How can Hadoop run Python programs?
To run Python programs on Hadoop, you can utilize Hadoop Streaming. Hadoop Streaming is a tool for running MapReduce jobs in non-Java languages, allowing Python programs to be executed as Map and Reduce tasks.
Below are the general steps to run a Python program on Hadoop:
- Prepare the Python program: Write Python code for Map and Reduce, and save them as executable files (such as mapper.py and reducer.py).

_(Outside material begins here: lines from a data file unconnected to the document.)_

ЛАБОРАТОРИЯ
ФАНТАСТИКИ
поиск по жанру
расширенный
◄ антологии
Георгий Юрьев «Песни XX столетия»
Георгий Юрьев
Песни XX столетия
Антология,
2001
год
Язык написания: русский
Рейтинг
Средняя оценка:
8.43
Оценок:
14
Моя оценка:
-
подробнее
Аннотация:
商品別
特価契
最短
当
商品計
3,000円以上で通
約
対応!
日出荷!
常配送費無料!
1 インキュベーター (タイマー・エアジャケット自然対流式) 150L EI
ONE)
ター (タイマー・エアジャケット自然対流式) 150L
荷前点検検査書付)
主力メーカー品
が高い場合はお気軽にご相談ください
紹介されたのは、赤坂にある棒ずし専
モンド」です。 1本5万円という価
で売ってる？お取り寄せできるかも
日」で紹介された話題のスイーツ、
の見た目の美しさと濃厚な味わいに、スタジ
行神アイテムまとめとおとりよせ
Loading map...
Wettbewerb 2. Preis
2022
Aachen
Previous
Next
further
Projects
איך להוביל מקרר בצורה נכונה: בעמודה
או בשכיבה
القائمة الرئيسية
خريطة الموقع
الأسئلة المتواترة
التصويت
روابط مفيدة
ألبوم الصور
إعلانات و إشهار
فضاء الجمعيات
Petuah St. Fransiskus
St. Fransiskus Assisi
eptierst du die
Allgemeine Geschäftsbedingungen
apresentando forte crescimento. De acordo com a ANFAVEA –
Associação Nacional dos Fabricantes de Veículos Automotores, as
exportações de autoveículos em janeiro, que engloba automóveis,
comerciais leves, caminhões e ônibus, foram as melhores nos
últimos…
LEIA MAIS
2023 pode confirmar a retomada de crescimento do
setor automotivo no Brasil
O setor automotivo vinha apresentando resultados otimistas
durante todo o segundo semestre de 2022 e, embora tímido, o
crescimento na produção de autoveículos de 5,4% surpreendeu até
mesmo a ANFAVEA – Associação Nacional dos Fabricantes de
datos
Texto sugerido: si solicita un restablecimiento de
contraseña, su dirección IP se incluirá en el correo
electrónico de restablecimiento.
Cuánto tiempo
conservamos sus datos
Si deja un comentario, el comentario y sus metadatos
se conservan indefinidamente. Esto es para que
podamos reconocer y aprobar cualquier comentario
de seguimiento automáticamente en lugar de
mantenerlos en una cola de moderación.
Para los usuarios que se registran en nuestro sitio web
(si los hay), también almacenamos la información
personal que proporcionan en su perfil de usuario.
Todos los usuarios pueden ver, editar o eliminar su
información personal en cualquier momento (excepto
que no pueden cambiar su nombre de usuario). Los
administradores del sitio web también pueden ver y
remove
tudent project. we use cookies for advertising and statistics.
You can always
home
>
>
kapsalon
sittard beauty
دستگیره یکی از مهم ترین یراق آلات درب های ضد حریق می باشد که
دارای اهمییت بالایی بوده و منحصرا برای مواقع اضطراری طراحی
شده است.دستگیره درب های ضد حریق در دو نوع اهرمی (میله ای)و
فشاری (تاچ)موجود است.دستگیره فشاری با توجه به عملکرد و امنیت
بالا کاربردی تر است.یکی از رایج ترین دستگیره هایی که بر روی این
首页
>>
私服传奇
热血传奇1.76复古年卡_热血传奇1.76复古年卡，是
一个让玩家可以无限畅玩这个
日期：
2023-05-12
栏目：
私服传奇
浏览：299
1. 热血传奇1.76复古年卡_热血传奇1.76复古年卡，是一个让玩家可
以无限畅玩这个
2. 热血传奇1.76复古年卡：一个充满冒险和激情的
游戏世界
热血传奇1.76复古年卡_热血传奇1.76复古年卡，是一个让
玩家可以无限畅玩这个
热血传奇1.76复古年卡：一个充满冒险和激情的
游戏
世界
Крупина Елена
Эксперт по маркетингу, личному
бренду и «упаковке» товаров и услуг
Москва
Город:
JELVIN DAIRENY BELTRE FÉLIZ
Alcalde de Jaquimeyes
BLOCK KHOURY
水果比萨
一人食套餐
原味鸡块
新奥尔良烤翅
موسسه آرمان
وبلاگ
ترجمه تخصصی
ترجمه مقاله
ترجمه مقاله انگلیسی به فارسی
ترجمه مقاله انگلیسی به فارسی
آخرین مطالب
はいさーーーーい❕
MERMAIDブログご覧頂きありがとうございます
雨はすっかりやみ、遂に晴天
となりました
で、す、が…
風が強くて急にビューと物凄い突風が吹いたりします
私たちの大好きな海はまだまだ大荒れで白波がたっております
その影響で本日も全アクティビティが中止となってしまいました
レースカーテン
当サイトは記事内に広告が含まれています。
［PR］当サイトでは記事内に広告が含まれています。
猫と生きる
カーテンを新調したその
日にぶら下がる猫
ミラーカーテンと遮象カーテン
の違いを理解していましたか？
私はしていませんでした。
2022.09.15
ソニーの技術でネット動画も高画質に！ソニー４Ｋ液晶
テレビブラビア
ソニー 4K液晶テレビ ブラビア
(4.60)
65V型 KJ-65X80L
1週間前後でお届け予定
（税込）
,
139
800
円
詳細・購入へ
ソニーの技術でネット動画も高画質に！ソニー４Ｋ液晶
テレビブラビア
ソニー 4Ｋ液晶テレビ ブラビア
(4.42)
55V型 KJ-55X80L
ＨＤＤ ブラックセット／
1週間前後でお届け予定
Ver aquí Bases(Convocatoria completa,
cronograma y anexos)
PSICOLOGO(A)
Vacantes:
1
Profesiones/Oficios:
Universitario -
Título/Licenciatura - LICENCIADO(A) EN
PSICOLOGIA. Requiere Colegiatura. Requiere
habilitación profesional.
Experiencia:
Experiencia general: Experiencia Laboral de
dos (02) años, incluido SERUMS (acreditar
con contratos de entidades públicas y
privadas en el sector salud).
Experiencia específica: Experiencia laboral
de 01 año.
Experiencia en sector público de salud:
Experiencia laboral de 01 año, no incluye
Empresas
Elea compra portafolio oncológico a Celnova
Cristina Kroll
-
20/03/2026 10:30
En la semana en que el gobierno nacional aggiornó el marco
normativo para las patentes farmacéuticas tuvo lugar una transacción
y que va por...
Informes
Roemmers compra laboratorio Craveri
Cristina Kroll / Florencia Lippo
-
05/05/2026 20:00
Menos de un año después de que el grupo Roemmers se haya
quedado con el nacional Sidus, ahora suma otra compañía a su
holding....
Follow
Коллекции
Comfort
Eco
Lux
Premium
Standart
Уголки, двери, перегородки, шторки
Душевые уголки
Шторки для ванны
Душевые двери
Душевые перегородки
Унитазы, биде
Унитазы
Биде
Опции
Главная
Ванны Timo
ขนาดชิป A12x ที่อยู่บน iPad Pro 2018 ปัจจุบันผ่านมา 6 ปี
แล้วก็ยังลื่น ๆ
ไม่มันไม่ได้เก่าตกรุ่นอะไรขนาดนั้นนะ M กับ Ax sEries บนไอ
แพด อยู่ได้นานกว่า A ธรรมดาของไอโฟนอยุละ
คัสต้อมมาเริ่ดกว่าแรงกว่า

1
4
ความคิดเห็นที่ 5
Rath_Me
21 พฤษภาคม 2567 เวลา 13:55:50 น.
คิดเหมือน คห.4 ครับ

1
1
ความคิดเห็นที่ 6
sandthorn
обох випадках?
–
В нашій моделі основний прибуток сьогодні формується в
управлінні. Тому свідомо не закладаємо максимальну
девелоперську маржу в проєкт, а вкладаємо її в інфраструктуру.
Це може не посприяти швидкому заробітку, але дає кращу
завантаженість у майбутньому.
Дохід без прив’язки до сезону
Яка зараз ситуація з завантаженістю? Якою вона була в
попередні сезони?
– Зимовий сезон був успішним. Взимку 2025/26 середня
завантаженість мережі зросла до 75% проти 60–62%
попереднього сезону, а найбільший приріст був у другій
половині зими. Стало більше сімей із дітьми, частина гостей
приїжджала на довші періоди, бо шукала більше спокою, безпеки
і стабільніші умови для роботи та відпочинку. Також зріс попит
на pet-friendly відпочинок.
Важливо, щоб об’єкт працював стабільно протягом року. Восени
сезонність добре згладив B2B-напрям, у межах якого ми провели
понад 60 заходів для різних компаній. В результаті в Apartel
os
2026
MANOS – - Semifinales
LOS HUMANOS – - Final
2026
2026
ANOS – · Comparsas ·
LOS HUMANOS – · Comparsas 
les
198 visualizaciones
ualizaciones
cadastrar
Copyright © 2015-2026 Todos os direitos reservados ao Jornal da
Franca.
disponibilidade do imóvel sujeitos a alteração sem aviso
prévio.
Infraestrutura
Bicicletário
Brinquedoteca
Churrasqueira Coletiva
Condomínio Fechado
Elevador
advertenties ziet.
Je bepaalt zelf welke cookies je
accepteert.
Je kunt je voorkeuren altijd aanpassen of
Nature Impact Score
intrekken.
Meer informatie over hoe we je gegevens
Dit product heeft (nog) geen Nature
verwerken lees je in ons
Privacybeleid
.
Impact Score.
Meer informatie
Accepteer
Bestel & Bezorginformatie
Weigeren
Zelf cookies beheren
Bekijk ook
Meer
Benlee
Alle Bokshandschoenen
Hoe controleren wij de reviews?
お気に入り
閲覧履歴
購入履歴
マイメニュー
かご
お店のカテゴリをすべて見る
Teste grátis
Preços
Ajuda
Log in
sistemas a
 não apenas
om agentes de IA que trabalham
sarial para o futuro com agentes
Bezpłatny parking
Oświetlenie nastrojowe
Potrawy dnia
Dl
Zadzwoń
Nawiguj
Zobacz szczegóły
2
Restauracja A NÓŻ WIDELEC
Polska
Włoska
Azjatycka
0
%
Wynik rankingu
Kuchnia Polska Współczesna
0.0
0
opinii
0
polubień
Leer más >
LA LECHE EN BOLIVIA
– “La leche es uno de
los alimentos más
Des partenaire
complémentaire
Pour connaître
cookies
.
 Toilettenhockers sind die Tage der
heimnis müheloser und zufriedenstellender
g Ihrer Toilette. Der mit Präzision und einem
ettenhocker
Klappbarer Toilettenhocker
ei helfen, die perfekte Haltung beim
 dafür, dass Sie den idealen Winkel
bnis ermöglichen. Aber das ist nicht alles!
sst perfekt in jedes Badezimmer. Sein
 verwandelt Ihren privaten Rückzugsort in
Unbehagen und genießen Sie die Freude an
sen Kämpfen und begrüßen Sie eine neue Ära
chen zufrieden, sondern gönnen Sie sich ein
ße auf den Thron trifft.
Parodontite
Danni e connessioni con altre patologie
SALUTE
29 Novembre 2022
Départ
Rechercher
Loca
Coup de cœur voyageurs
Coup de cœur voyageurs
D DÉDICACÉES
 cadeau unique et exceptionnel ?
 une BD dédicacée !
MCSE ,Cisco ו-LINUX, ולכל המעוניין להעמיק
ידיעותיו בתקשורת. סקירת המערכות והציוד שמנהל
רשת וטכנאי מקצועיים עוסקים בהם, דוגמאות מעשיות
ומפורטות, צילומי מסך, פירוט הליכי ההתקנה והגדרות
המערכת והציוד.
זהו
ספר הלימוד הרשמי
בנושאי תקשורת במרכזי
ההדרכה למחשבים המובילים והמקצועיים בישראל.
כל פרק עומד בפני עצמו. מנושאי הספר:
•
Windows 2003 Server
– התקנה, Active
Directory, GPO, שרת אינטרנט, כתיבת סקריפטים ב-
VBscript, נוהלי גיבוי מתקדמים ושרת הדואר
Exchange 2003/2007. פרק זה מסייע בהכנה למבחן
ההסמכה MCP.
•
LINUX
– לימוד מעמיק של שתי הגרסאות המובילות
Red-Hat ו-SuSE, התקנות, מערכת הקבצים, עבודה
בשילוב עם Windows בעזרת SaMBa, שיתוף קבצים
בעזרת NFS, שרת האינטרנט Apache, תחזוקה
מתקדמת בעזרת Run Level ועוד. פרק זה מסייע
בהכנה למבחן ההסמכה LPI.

- Upload the input data to the Hadoop Distributed File System (HDFS) by using Hadoop commands, so it can be used in MapReduce jobs.
- Run a Python program using Hadoop Streaming: Use the following command to execute the Python program:
hadoop jar <path_to_hadoop_streaming_jar> \
-input <input_path_in_hdfs> \
-output <output_path_in_hdfs> \
-mapper <path_to_mapper.py> \
-reducer <path_to_reducer.py> \
-file <path_to_mapper.py> \
-file <path_to_reducer.py>
The path to the Hadoop Streaming JAR file is
- Check the homework output: Use Hadoop commands to view the output of the homework, for example:
hadoop fs -cat <output_path_in_hdfs>/part-00000
This will display the output result of the assignment.
Please note, the above steps assume that you have correctly installed and configured Hadoop, and are able to run MapReduce jobs on the cluster. Additionally, make sure that your Python program has the proper permissions to execute on the Hadoop cluster.